It's 13F season. Many of the world's greatest investors recently revealed the stocks they bought and sold in the first quarter of 2026. Billionaire Bill Ackman is one of them.
Ackman dumped most of his hedge fund's position in Google parent Alphabet (GOOG 1.23%) (GOOGL 1.22%) in Q1. He redeployed the money, though, in large part to load up on another top AI stock -- Microsoft (MSFT +2.32%). And there's a pattern with his moves that every investor should study.
Image source: Getty Images.
Following a pattern
Let's go back to when Ackman first initiated a position in Alphabet in 2023. OpenAI had launched ChatGPT several months earlier. Google stumbled in the rollout of its rival AI model. Its shares sank. Ackman saw an opportunity to buy a great stock at a discount and began loading up on Alphabet. Since then, his initial investment has roughly quadrupled in value.

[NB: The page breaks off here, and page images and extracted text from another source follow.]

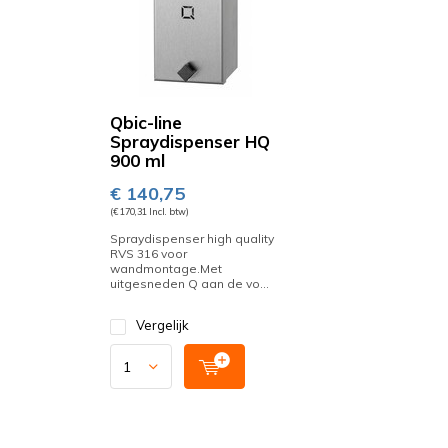
Qbic-line
Spraydispenser HQ
900 ml
€ 140,75
(€ 170,31 Incl. btw)
Spraydispenser high quality
RVS 316 voor
wandmontage.Met
uitgesneden Q aan de vo...
Vergelijk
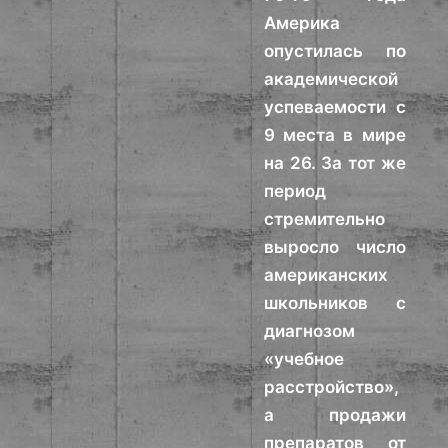
Америка
опустилась по
академической
успеваемости с
9 места в мире
на 26. За тот же
период
стремительно
выросло число
американских
школьников с
диагнозом
«учебное
расстройство»,
а продажи
препаратов от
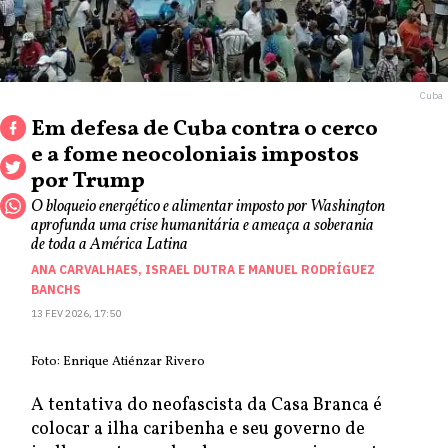
Cuba
Em defesa de Cuba contra o cerco
e a fome neocoloniais impostos
por Trump
O bloqueio energético e alimentar imposto por Washington
aprofunda uma crise humanitária e ameaça a soberania
de toda a América Latina
ANA CARVALHAES
,
ISRAEL DUTRA
E
MANUEL RODRÍGUEZ
BANCHS
13 FEV 2026, 17:50
Foto: Enrique Atiénzar Rivero
A tentativa do neofascista da Casa Branca é
colocar a ilha caribenha e seu governo de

There are distinct similarities with Ackman's recent purchase of Microsoft. Shares of the software giant declined sharply in the first quarter of 2026. Some investors lumped Microsoft in with other SaaS stocks during the major sell-off dubbed the "SaaSpocalypse." Others questioned the wisdom of Microsoft's significant increase in AI infrastructure investments. Again, Ackman saw an opportunity.
Did the billionaire investor sour on Alphabet's prospects? Not at all. He posted on X (formerly Twitter):
To be clear, our sale of $GOOG was not a bet against the company. We are very bullish long term on Alphabet. But at current valuations and in light of our finite capital base, we used $GOOG as a source of funds for $MSFT. https://t.co/0ePZI8p3Bh
-- Bill Ackman (@BillAckman) May 16, 2026
Note two key points in that tweet. First, Ackman pointed out that his hedge fund, Pershing Square Capital Management, has a "finite capital base." Second, he focused on valuations. Ackman wrote that his fund was able to buy Microsoft "at a valuation of 21 times forward earnings, broadly in line with the market multiple and well below Microsoft's trading average over the last few years."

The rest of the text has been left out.